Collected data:
══════════
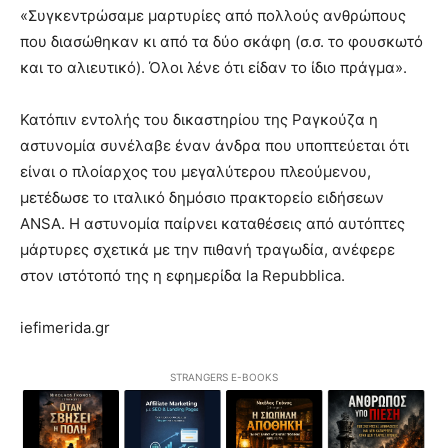
«Συγκεντρώσαμε μαρτυρίες από πολλούς ανθρώπους
που διασώθηκαν κι από τα δύο σκάφη (σ.σ. το φουσκωτό
και το αλιευτικό). Όλοι λένε ότι είδαν το ίδιο πράγμα».
Κατόπιν εντολής του δικαστηρίου της Ραγκούζα η
αστυνομία συνέλαβε έναν άνδρα που υποπτεύεται ότι
είναι ο πλοίαρχος του μεγαλύτερου πλεούμενου,
μετέδωσε το ιταλικό δημόσιο πρακτορείο ειδήσεων
ANSA. Η αστυνομία παίρνει καταθέσεις από αυτόπτες
μάρτυρες σχετικά με την πιθανή τραγωδία, ανέφερε
στον ιστότοπό της η εφημερίδα la Repubblica.
iefimerida.gr
STRANGERS E-BOOKS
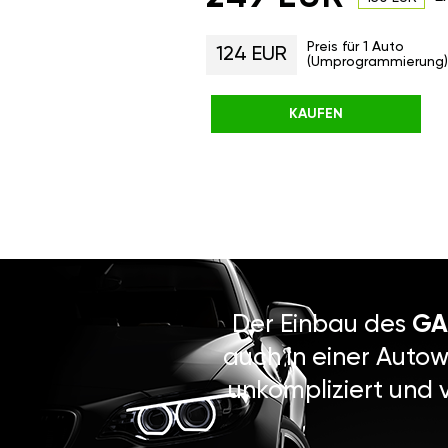
Preis für 1 Auto
124 EUR
(Umprogrammierung)
KAUFEN
Der Einbau des
GA
auch in einer Autow
unkompliziert und 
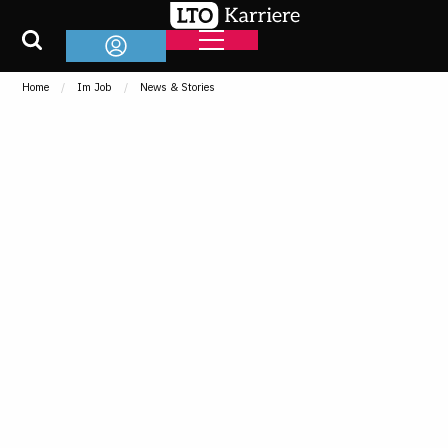
Home
Im Job
News & Stories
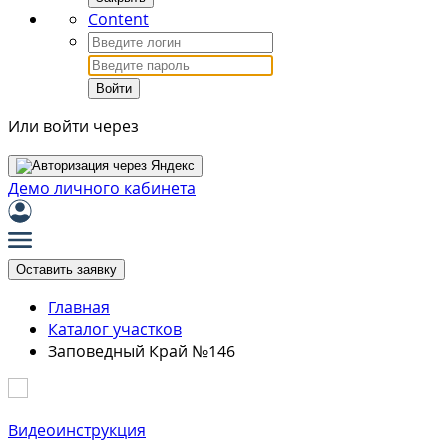
Content
Войти
Или войти через
Демо личного кабинета
Оставить заявку
Главная
Каталог участков
Заповедный Край №146
Видеоинструкция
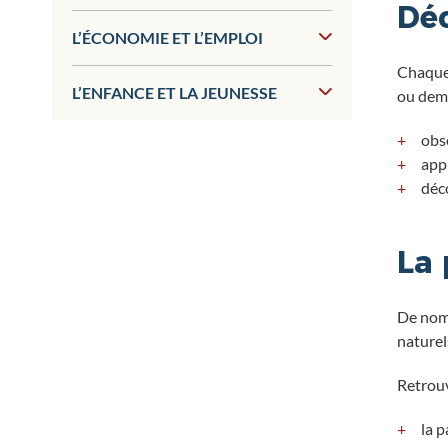
Déc
L’ÉCONOMIE ET L’EMPLOI
Chaque 
L’ENFANCE ET LA JEUNESSE
ou demi
obs
app
déc
La
De nomb
naturel
Retrouv
la p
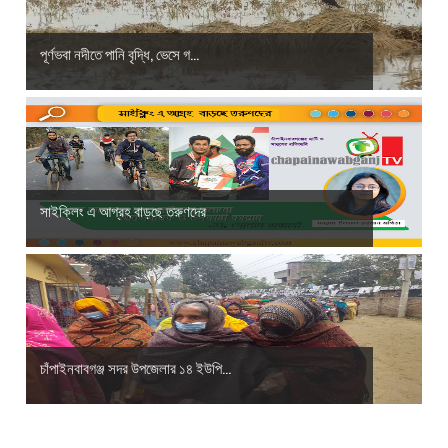
পূর্ণভবা নদীতে পানি বৃদ্ধি, ভেসে গ...
সাইক্লিং এ আগ্রহ বাড়ছে তরুণদের
চাঁপাইনবাবগঞ্জ সদর উপজেলার ১৪ ইউপি...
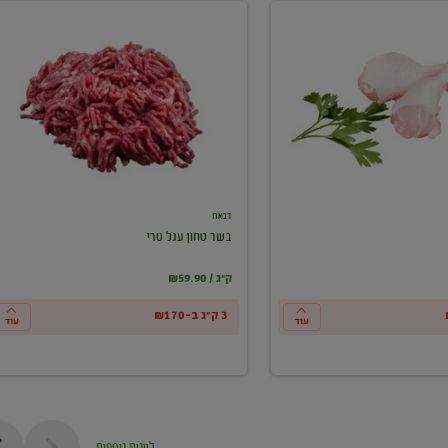
בשר
טחון
עגל
טרי
דבאח
בשר טחון עגל טרי
₪59.90 / ק"ג
3 ק"ג ב-₪170
עוד
עוד
ליינות נוספים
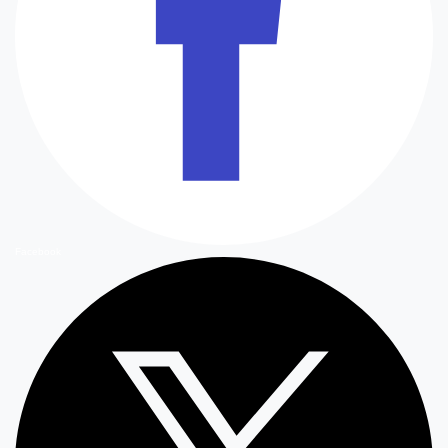
Facebook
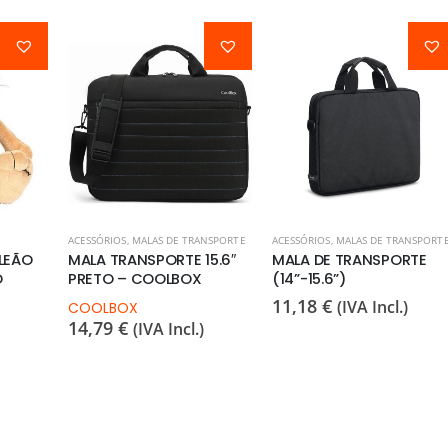
ACESSÓRIOS
,
MALAS DE TRANSPORTE
ACESSÓRIOS
,
MALAS DE TRANSPORT
LEÃO
MALA TRANSPORTE 15.6″
MALA DE TRANSPORTE
O
PRETO – COOLBOX
(14”-15.6”)
11,18
€
(IVA Incl.)
COOLBOX
14,79
€
(IVA Incl.)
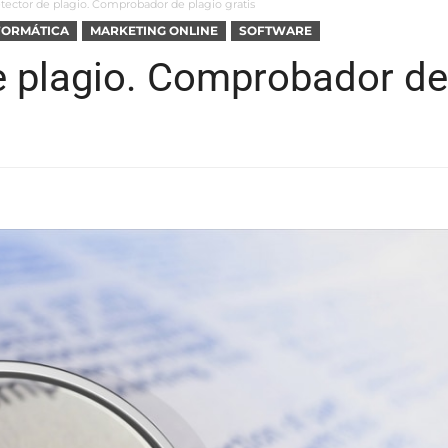
tector de plagio. Comprobador de plagio gratis
FORMÁTICA
MARKETING ONLINE
SOFTWARE
e plagio. Comprobador de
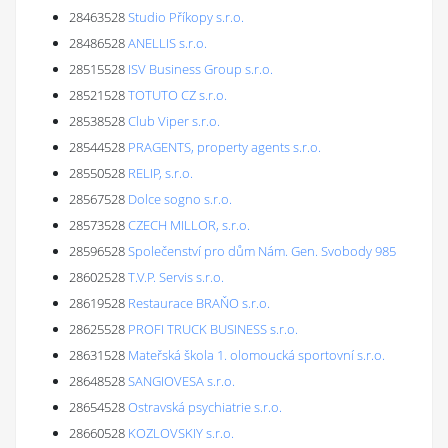
28463528
Studio Příkopy s.r.o.
28486528
ANELLIS s.r.o.
28515528
ISV Business Group s.r.o.
28521528
TOTUTO CZ s.r.o.
28538528
Club Viper s.r.o.
28544528
PRAGENTS, property agents s.r.o.
28550528
RELIP, s.r.o.
28567528
Dolce sogno s.r.o.
28573528
CZECH MILLOR, s.r.o.
28596528
Společenství pro dům Nám. Gen. Svobody 985
28602528
T.V.P. Servis s.r.o.
28619528
Restaurace BRAŇO s.r.o.
28625528
PROFI TRUCK BUSINESS s.r.o.
28631528
Mateřská škola 1. olomoucká sportovní s.r.o.
28648528
SANGIOVESA s.r.o.
28654528
Ostravská psychiatrie s.r.o.
28660528
KOZLOVSKIY s.r.o.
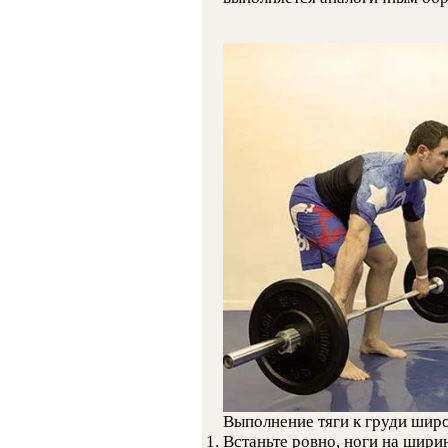
Выполнение тяги к груди шир
Встаньте ровно, ноги на шири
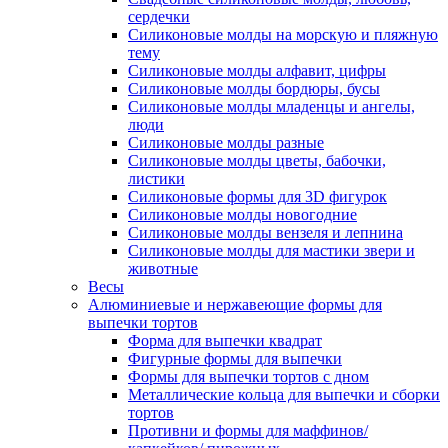
сердечки
Силиконовые молды на морскую и пляжную
тему
Силиконовые молды алфавит, цифры
Силиконовые молды бордюры, бусы
Силиконовые молды младенцы и ангелы,
люди
Силиконовые молды разные
Силиконовые молды цветы, бабочки,
листики
Силиконовые формы для 3D фигурок
Силиконовые молды новогодние
Силиконовые молды вензеля и лепнина
Силиконовые молды для мастики звери и
животные
Весы
Алюминиевые и нержавеющие формы для
выпечки тортов
Форма для выпечки квадрат
Фигурные формы для выпечки
Формы для выпечки тортов с дном
Металлические кольца для выпечки и сборки
тортов
Противни и формы для маффинов/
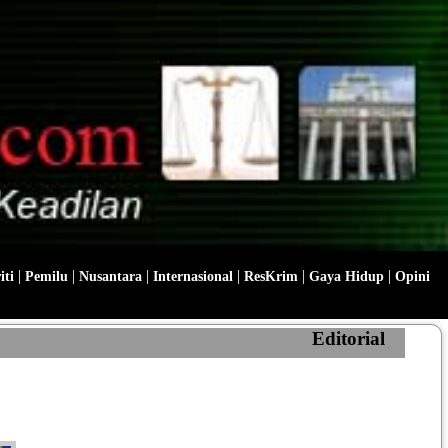
|
|
|
|
|
|
iti
Pemilu
Nusantara
Internasional
ResKrim
Gaya Hidup
Opini
Editorial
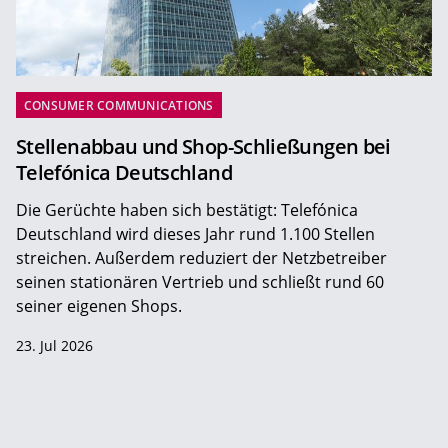
CONSUMER COMMUNICATIONS
Stellenabbau und Shop-Schließungen bei
Telefónica Deutschland
Die Gerüchte haben sich bestätigt: Telefónica
Deutschland wird dieses Jahr rund 1.100 Stellen
streichen. Außerdem reduziert der Netzbetreiber
seinen stationären Vertrieb und schließt rund 60
seiner eigenen Shops.
23. Jul 2026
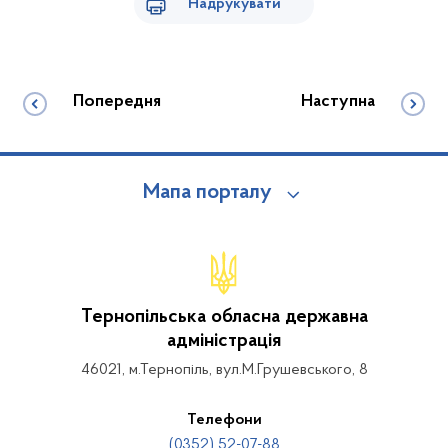
Надрукувати
Попередня
Наступна
Мапа порталу
Тернопільська обласна державна
адміністрація
46021, м.Тернопіль, вул.М.Грушевського, 8
Телефони
(0352) 52-07-88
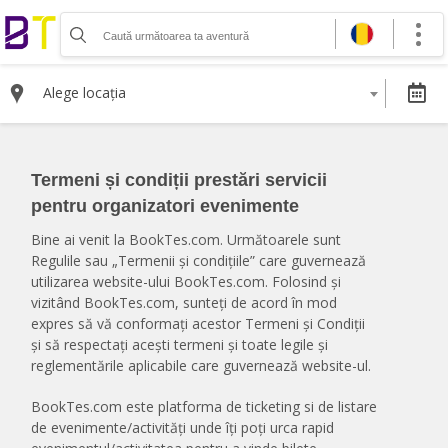
Organizează-ți activitatea
Listează-ți activitatea
Alege locația
Vinde bilete cu Booktes.com
Aplicația de control access
Termeni și condiții prestări servicii
DESPRE NOI
pentru organizatori evenimente
Despre noi
Bine ai venit la BookTes.com. Următoarele sunt
Termeni și condiții pentru cumpărătorii de bilete
Regulile sau „Termenii și condițiile” care guvernează
Termeni și condiții pentru organizatorii de evenimente
utilizarea website-ului BookTes.com. Folosind și
Politica de Confidențialitate
vizitând BookTes.com, sunteți de acord în mod
Politica cookie și publicitate
expres să vă conformați acestor Termeni și Condiții
și să respectați acești termeni și toate legile și
reglementările aplicabile care guvernează website-ul.
Selectează moneda
RON
BookTes.com este platforma de ticketing si de listare
EUR
de evenimente/activități unde îți poți urca rapid
USD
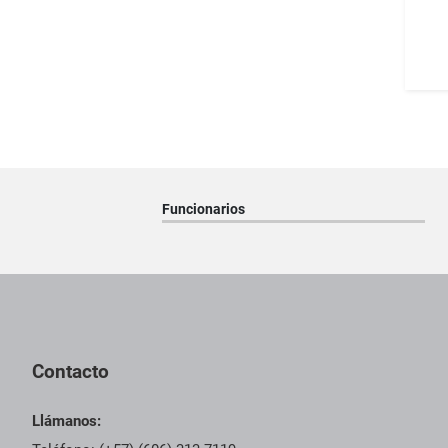
Funcionarios
Pie de página con información de contacto, redes sociales y dat
Contacto
Llámanos:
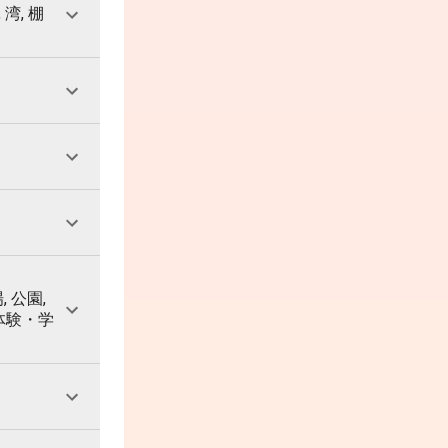
 湾, 棚
, 公園,
 体験・学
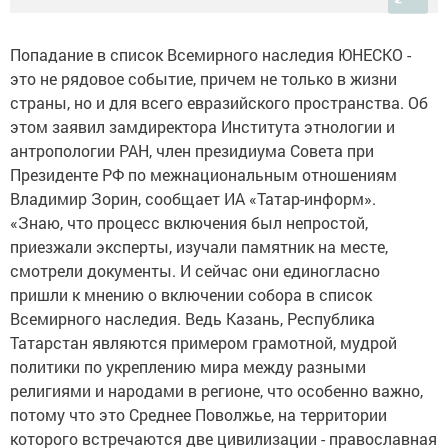
Попадание в список Всемирного наследия ЮНЕСКО -
это не рядовое событие, причем не только в жизни
страны, но и для всего евразийского пространства. Об
этом заявил замдиректора Института этнологии и
антропологии РАН, член президиума Совета при
Президенте РФ по межнациональным отношениям
Владимир Зорин, сообщает ИА «Татар-информ».
«Знаю, что процесс включения был непростой,
приезжали эксперты, изучали памятник на месте,
смотрели документы. И сейчас они единогласно
пришли к мнению о включении собора в список
Всемирного наследия. Ведь Казань, Республика
Татарстан являются примером грамотной, мудрой
политики по укреплению мира между разными
религиями и народами в регионе, что особенно важно,
потому что это Среднее Поволжье, на территории
которого встречаются две цивилизации - православная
══════════
Track down every line in the entries that includes the string "αστυνομία", and copy it.

» Response to this exercise:
αστυνομία συνέλαβε έναν άνδρα που υποπτεύεται ότι
ANSA. Η αστυνομία παίρνει καταθέσεις από αυτόπτες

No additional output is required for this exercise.